## [MATERIAL FOR THIS EXERCISE]
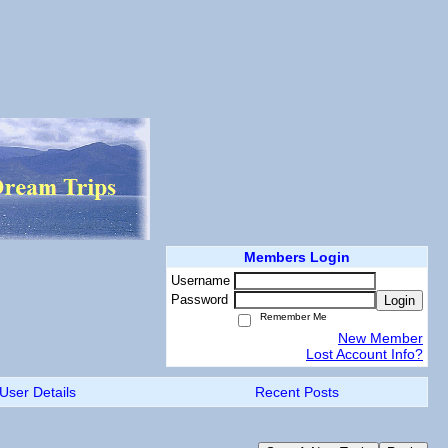
Members Login
Username
Password
Login
Remember Me
New Member
Lost Account Info?
User Details
Recent Posts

## [EXERCISE REQUIREMENTS]
Restate the entries above word for word, keeping pictures out of the copy.

## [SOLVED PROBLEM]
Members Login
Username
Password
Login
Remember Me
New Member
Lost Account Info?
User Details
Recent Posts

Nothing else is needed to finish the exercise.